= Oncotripsy =

Potential cancer therapy using ultrasound harmonic excitation

Oncotripsy is a potential cancer therapy under development that selectively targets cancer cells by means of ultrasound harmonic excitation at their resonance frequency. It is a type of therapeutic ultrasound.

== Approaches ==
A low intensity (ISPTA < 5 W/cm2) pulsed ultrasound (LIPSA) approach can exploit the mechanical properties of neoplastic cells to target them for destruction. Ultrasound applied at a frequency of 0.5–0.67 MHz for >20 ms causes selective disruption of a panel of breast, colon, and leukemia cancer cell models in suspension without significantly damaging healthy immune or red blood cells. The approach produces acoustic standing waves and cell-seeded cavitation that leads to cytoskeletal disruption, expression of apoptotic markers, and cell death.

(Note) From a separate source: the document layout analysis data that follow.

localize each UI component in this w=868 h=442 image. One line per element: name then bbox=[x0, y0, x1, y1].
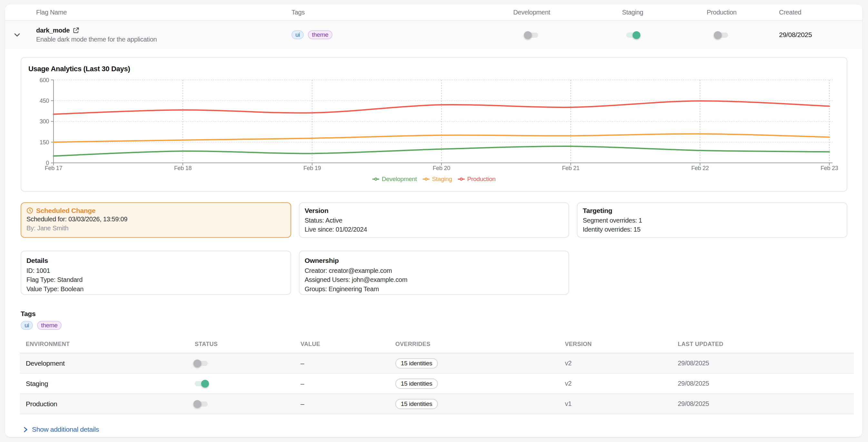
targeting-card: Targeting Segment overrides: 1Identity o… bbox=[577, 202, 847, 238]
tag-theme[interactable]: theme bbox=[308, 30, 332, 39]
environments-table-header: ENVIRONMENT STATUS VALUE OVERRIDES VERSI… bbox=[20, 341, 854, 353]
environment-last-updated: 29/08/2025 bbox=[678, 400, 854, 408]
scheduled-change-title: Scheduled Change bbox=[36, 206, 95, 215]
svg-text:150: 150 bbox=[40, 139, 49, 146]
clock-icon bbox=[26, 207, 33, 214]
environment-value: – bbox=[301, 400, 395, 408]
svg-text:Feb 18: Feb 18 bbox=[174, 165, 192, 171]
version-title: Version bbox=[305, 206, 564, 215]
legend-production[interactable]: Production bbox=[458, 176, 496, 183]
chart-legend: DevelopmentStagingProduction bbox=[21, 176, 847, 183]
flag-tags: uitheme bbox=[291, 30, 449, 39]
staging-toggle-cell bbox=[615, 32, 651, 38]
usage-chart: 0150300450600Feb 17Feb 18Feb 19Feb 20Feb… bbox=[21, 58, 845, 191]
created-date: 29/08/2025 bbox=[779, 31, 862, 39]
production-toggle-cell bbox=[677, 32, 767, 38]
card-line: Assigned Users: john@example.com bbox=[305, 275, 564, 284]
card-line: Live since: 01/02/2024 bbox=[305, 225, 564, 234]
development-toggle-cell bbox=[449, 32, 615, 38]
environment-name: Development bbox=[26, 360, 195, 367]
environment-status bbox=[195, 401, 301, 407]
card-line: ID: 1001 bbox=[26, 266, 285, 275]
flag-row[interactable]: dark_mode Enable dark mode theme for the… bbox=[5, 21, 862, 49]
th-last-updated: LAST UPDATED bbox=[678, 341, 854, 348]
identities-badge[interactable]: 15 identities bbox=[395, 399, 438, 409]
card-line: Segment overrides: 1 bbox=[583, 216, 842, 225]
external-link-icon[interactable] bbox=[73, 27, 79, 34]
toggle-knob bbox=[632, 31, 640, 39]
card-line: Groups: Engineering Team bbox=[305, 284, 564, 294]
version-card: Version Status: ActiveLive since: 01/02/… bbox=[299, 202, 569, 238]
environment-row-staging: Staging–15 identitiesv229/08/2025 bbox=[20, 374, 854, 394]
card-line: Value Type: Boolean bbox=[26, 284, 285, 294]
tag-ui[interactable]: ui bbox=[291, 30, 304, 39]
environment-last-updated: 29/08/2025 bbox=[678, 360, 854, 367]
col-staging: Staging bbox=[615, 9, 651, 16]
series-production bbox=[54, 101, 829, 114]
chevron-down-icon[interactable] bbox=[13, 31, 21, 39]
svg-text:Feb 23: Feb 23 bbox=[820, 165, 838, 171]
th-value: VALUE bbox=[301, 341, 395, 348]
environment-name: Production bbox=[26, 400, 195, 408]
scheduled-change-card: Scheduled Change Scheduled for: 03/03/20… bbox=[21, 202, 291, 238]
environment-version: v2 bbox=[565, 360, 678, 367]
card-line: Flag Type: Standard bbox=[26, 275, 285, 284]
flag-description: Enable dark mode theme for the applicati… bbox=[36, 36, 291, 43]
legend-staging[interactable]: Staging bbox=[423, 176, 452, 183]
col-created: Created bbox=[779, 9, 862, 16]
toggle-knob bbox=[193, 360, 201, 367]
tag-theme[interactable]: theme bbox=[37, 321, 61, 330]
details-card: Details ID: 1001Flag Type: StandardValue… bbox=[21, 251, 291, 295]
th-overrides: OVERRIDES bbox=[395, 341, 565, 348]
identities-badge[interactable]: 15 identities bbox=[395, 378, 438, 389]
environment-value: – bbox=[301, 380, 395, 387]
identities-badge[interactable]: 15 identities bbox=[395, 358, 438, 369]
legend-development[interactable]: Development bbox=[372, 176, 417, 183]
toggle-on[interactable] bbox=[626, 33, 639, 38]
environment-name: Staging bbox=[26, 380, 195, 387]
scheduled-by: By: Jane Smith bbox=[26, 224, 285, 233]
toggle-off[interactable] bbox=[525, 33, 538, 38]
legend-marker-icon bbox=[458, 177, 465, 181]
flag-table-header: Flag Name Tags Development Staging Produ… bbox=[5, 4, 862, 21]
svg-text:450: 450 bbox=[40, 98, 49, 104]
flag-detail-panel: Flag Name Tags Development Staging Produ… bbox=[5, 4, 862, 437]
tag-ui[interactable]: ui bbox=[21, 321, 33, 330]
col-tags: Tags bbox=[291, 9, 449, 16]
svg-text:Feb 22: Feb 22 bbox=[691, 165, 709, 171]
environment-version: v1 bbox=[565, 400, 678, 408]
svg-text:600: 600 bbox=[40, 77, 49, 83]
ownership-card: Ownership Creator: creator@example.comAs… bbox=[299, 251, 569, 295]
targeting-title: Targeting bbox=[583, 206, 842, 215]
toggle-knob bbox=[524, 31, 532, 39]
th-version: VERSION bbox=[565, 341, 678, 348]
show-additional-details[interactable]: Show additional details bbox=[23, 426, 862, 433]
environment-status bbox=[195, 361, 301, 366]
scheduled-for: Scheduled for: 03/03/2026, 13:59:09 bbox=[26, 215, 285, 224]
details-title: Details bbox=[26, 256, 285, 265]
tags-section-title: Tags bbox=[21, 310, 847, 318]
card-line: Identity overrides: 15 bbox=[583, 225, 842, 234]
card-line: Status: Active bbox=[305, 216, 564, 225]
toggle-off[interactable] bbox=[715, 33, 728, 38]
card-line: Creator: creator@example.com bbox=[305, 266, 564, 275]
col-production: Production bbox=[677, 9, 767, 16]
usage-analytics-card: Usage Analytics (Last 30 Days) 015030045… bbox=[21, 57, 847, 192]
toggle-knob bbox=[201, 380, 209, 387]
environment-version: v2 bbox=[565, 380, 678, 387]
th-status: STATUS bbox=[195, 341, 301, 348]
svg-text:300: 300 bbox=[40, 118, 49, 125]
svg-text:Feb 21: Feb 21 bbox=[562, 165, 580, 171]
svg-text:Feb 19: Feb 19 bbox=[303, 165, 321, 171]
environment-value: – bbox=[301, 360, 395, 367]
ownership-title: Ownership bbox=[305, 256, 564, 265]
th-environment: ENVIRONMENT bbox=[26, 341, 195, 348]
toggle-on[interactable] bbox=[195, 381, 208, 386]
toggle-off[interactable] bbox=[195, 401, 208, 407]
toggle-off[interactable] bbox=[195, 361, 208, 366]
legend-marker-icon bbox=[423, 177, 430, 181]
environment-status bbox=[195, 381, 301, 386]
environments-table: ENVIRONMENT STATUS VALUE OVERRIDES VERSI… bbox=[20, 341, 854, 414]
svg-text:Feb 20: Feb 20 bbox=[433, 165, 451, 171]
tags-section: Tags uitheme bbox=[21, 310, 847, 330]
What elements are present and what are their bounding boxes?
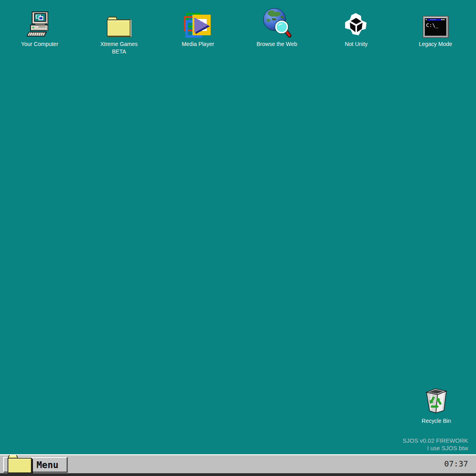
menu-folder-icon xyxy=(7,454,33,474)
icon-label: Recycle Bin xyxy=(422,417,451,425)
icon-label: Media Player xyxy=(182,40,214,48)
icon-label: Browse the Web xyxy=(257,40,297,48)
desktop-icon-browse-web[interactable]: Browse the Web xyxy=(249,9,305,48)
taskbar xyxy=(0,454,476,473)
watermark-line1: SJOS v0.02 FIREWORK xyxy=(403,437,468,444)
taskbar-bottom-edge xyxy=(0,473,476,476)
terminal-icon: C:\_ xyxy=(422,9,449,38)
desktop[interactable]: { "desktop": { "icons": [ { "label": "Yo… xyxy=(0,0,476,476)
globe-search-icon xyxy=(262,9,292,38)
taskbar-clock: 07:37 xyxy=(444,459,468,468)
terminal-screen-text: C:\_ xyxy=(426,22,438,28)
watermark-line2: I use SJOS btw xyxy=(403,444,468,452)
menu-button[interactable]: Menu xyxy=(3,457,67,472)
desktop-icon-recycle-bin[interactable]: Recycle Bin xyxy=(409,387,464,425)
computer-icon xyxy=(26,9,54,38)
menu-button-label: Menu xyxy=(36,460,58,470)
desktop-icon-your-computer[interactable]: Your Computer xyxy=(12,9,67,48)
media-player-icon xyxy=(184,9,212,38)
folder-icon xyxy=(106,9,132,38)
desktop-icon-media-player[interactable]: Media Player xyxy=(170,9,226,48)
unity-cube-icon xyxy=(342,9,370,38)
icon-label: Xtreme Games BETA xyxy=(100,40,138,56)
icon-label: Your Computer xyxy=(21,40,58,48)
desktop-icon-legacy-mode[interactable]: C:\_ Legacy Mode xyxy=(408,9,463,48)
desktop-icon-not-unity[interactable]: Not Unity xyxy=(328,9,384,48)
recycle-bin-icon xyxy=(424,387,448,415)
os-version-watermark: SJOS v0.02 FIREWORK I use SJOS btw xyxy=(403,437,468,452)
desktop-icon-xtreme-games[interactable]: Xtreme Games BETA xyxy=(91,9,147,56)
icon-label: Legacy Mode xyxy=(419,40,452,48)
icon-label: Not Unity xyxy=(345,40,368,48)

A geometric cell model includes cytoplasm, nucleus and nucleolus, as well as the cell membrane and nuclear envelope. A modal analysis reveals the existence of a spectral gap between the resonant growth rates of healthy and cancerous cells along with their natural frequencies. Simulation reveals the nonlinear transient response of healthy and cancerous cells at resonance. Cancerous cells can selectively be taken to lysis via excitation without damage to healthy cells.

== History ==
Ultrasound has been used a cancer therapy since the 1930s. Initially, high-intensity beams were used to heat and destroy cells. Separately, contrast agents were injected prior to ultrasound, which then destroyed nearby cells. However, heat can harm healthy cells as well as cancer cells, and contrast agents work for only a few tumors.

In 2016 a resonant therapy technique was announced.

In 2020 a low-intensity resonant approach was demonstrated to selectively destroy tumor cells in vitro. As of this announcement the approach had not been tested in live animals.